Nemkov Travis, Yoshida Tatsuro, Nikulina Maria, D'Alessandro Angelo
Omix Technologies Inc., Denver, CO, United States.
Department of Biochemistry and Molecular Genetics, University of Colorado Denver - Anschutz Medical Campus, Aurora, CO, United States.
Front Physiol. 2022 Mar 14;13:833242. doi: 10.3389/fphys.2022.833242. eCollection 2022.

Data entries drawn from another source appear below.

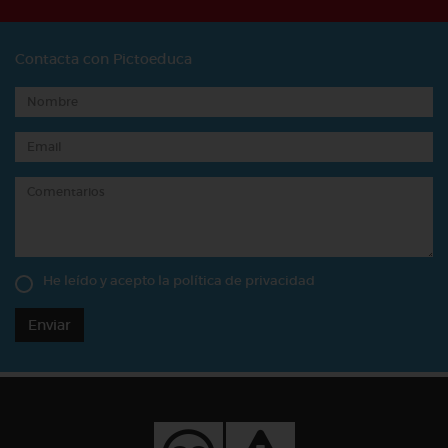
Contacta con Pictoeduca
He leído y acepto la
política de privacidad
Enviar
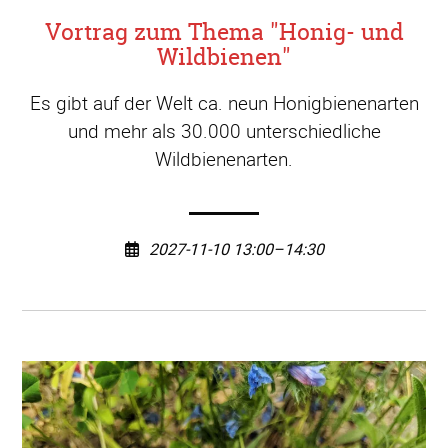
Vortrag zum Thema "Honig- und
Wildbienen"
Es gibt auf der Welt ca. neun Honigbienenarten
und mehr als 30.000 unterschiedliche
Wildbienenarten.
2027-11-10 13:00–14:30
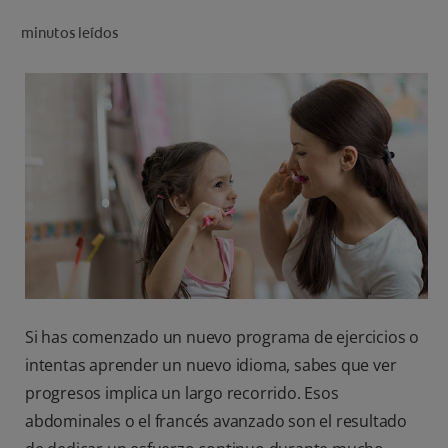
CHEQUEO DE SALUD BUCAL
minutos leídos
CORRESPONDENCIA DE PRODUCTOS
PARA PROFESIONALES
DÓNDE COMPRAR
UY (ES)
SUSCRIBITE
Si has comenzado un nuevo programa de ejercicios o
intentas aprender un nuevo idioma, sabes que ver
progresos implica un largo recorrido. Esos
abdominales o el francés avanzado son el resultado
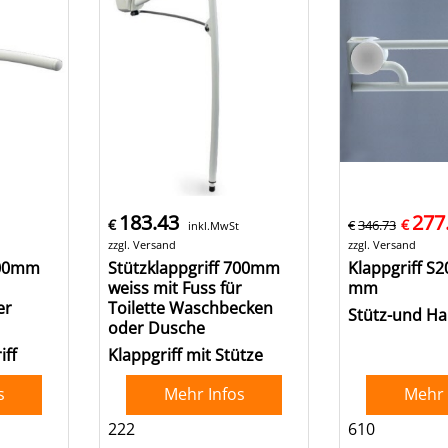
183.43
277
€
€
€
346.73
inkl.MwSt
zzgl. Versand
zzgl. Versand
700mm
Stützklappgriff 700mm
Klappgriff S2
weiss mit Fuss für
mm
er
Toilette Waschbecken
Stütz-und Hal
oder Dusche
iff
Klappgriff mit Stütze
s
Mehr Infos
Mehr 
222
610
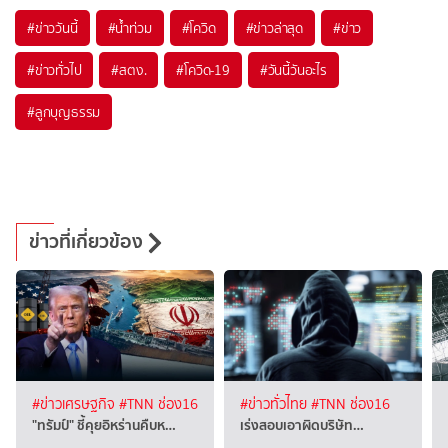
#
ข่าววันนี้
#
น้ำท่วม
#
โควิด
#
ข่าวล่าสุด
#
ข่าว
#
ข่าวทั่วไป
#
สตง.
#
โควิด-19
#
วันนี้วันอะไร
#
ลูกบุญธรรม
ข่าวที่เกี่ยวข้อง
#ข่าวเศรษฐกิจ
#TNN ช่อง16
#ข่าวทั่วไทย
#TNN ช่อง16
"ทรัมป์" ชี้คุยอิหร่านคืบห…
เร่งสอบเอาผิดบริษัท…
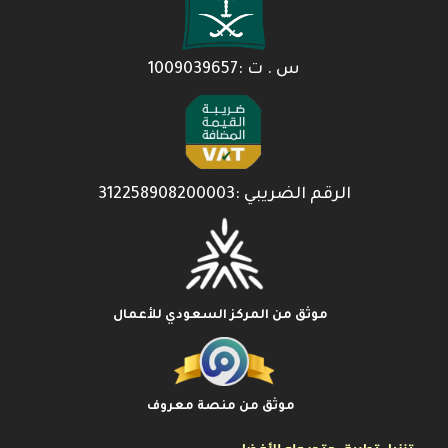
س . ت :1009039657
الرقم الضريبي :312258908200003
موثق من المركز السعودي للأعمال
موثق من منصة معروف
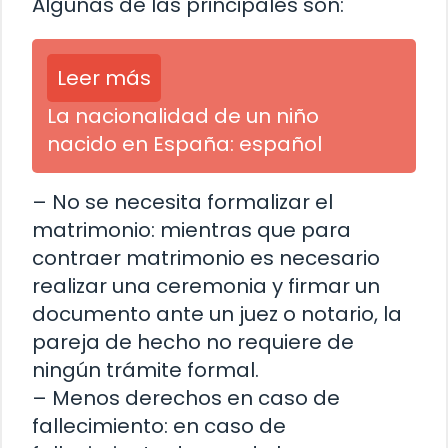
Algunas de las principales son:
Leer más
La nacionalidad de un niño
nacido en España: español
– No se necesita formalizar el
matrimonio: mientras que para
contraer matrimonio es necesario
realizar una ceremonia y firmar un
documento ante un juez o notario, la
pareja de hecho no requiere de
ningún trámite formal.
– Menos derechos en caso de
fallecimiento: en caso de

Red blood cell transfusion is a life-saving intervention, and storage is a logistic necessity to make ~110 million units available for transfusion every year worldwide. However, storage in the blood bank is associated with a progressive metabolic decline, which correlates with the accumulation of morphological lesions, increased intra- and extra-vascular hemolysis upon transfusion, and altered oxygen binding/off-loading kinetics. Prior to storage, red blood cells are suspended in nutrient formulations known as additive solutions to prolong cellular viability. Despite a thorough expansion of knowledge regarding red blood cell biology over the past few decades, only a single new additive solution has been approved by the Food and Drug Administration this century, owing in part to the limited capacity for development of novel formulations. As a proof of principle, we leveraged a novel high-throughput metabolomics technology as a platform for rapid data-driven development and screening of novel additive solutions for blood storage under both normoxic and hypoxic conditions. To this end, we obtained leukocyte-filtered red blood cells (RBCs) and stored them under normoxic or hypoxic conditions in 96 well plates (containing polyvinylchloride plasticized with diethylhexylphthalate to concentrations comparable to full size storage units) in the presence of an additive solution supplemented with six different compounds. To inform this data-driven strategy, we relied on previously identified metabolic markers of the RBC storage lesion that associates with measures of hemolysis and post-transfusion recovery, which are the FDA gold standards to predict stored blood quality, as well as and metabolic predictors of oxygen binding/off-loading parameters. Direct quantitation of these predictors of RBC storage quality were used here-along with detailed pathway analysis of central energy and redox metabolism-as a decision-making tool to screen novel additive formulations in a multiplexed fashion. Candidate supplements are shown here that boost-specific pathways. These metabolic effects are only in part dependent on the SO storage conditions. Through this platform, we anticipate testing thousands of novel additives and combinations thereof in the upcoming months.
红细胞输血是一种挽救生命的干预措施,而储存是一项后勤必需工作,以便每年在全球范围内提供约1.1亿单位的可用于输血的红细胞。然而,血库中的储存与红细胞代谢的逐渐衰退有关,这与形态学损伤的积累、输血时血管内和血管外溶血的增加以及氧结合/释放动力学的改变相关。在储存之前,红细胞悬浮于称为添加剂溶液的营养配方中以延长细胞活力。尽管在过去几十年中对红细胞生物学的认识有了全面扩展,但本世纪美国食品药品监督管理局仅批准了一种新的添加剂溶液,部分原因是新型配方的开发能力有限。作为原理验证,我们利用一种新型高通量代谢组学技术作为平台,用于在常氧和低氧条件下快速进行数据驱动的新型血液储存添加剂溶液的开发和筛选。为此,我们获取了白细胞滤除的红细胞,并将其在常氧或低氧条件下保存在96孔板中(孔板含有邻苯二甲酸二己酯增塑的聚氯乙烯,其浓度与全尺寸储存单元相当),孔板中含有添加了六种不同化合物的添加剂溶液。为了为这种数据驱动策略提供信息,我们依赖于先前确定的与溶血和输血后恢复指标相关的红细胞储存损伤的代谢标志物,这些指标是美国食品药品监督管理局预测储存血液质量的金标准,以及氧结合/释放参数的代谢预测指标。此处使用这些红细胞储存质量预测指标的直接定量分析以及中心能量和氧化还原代谢的详细途径分析,作为以多重方式筛选新型添加剂配方的决策工具。此处展示了能促进特定途径的候选补充剂。这些代谢效应仅部分依赖于储存条件。通过这个平台,我们预计在未来几个月内测试数千种新型添加剂及其组合。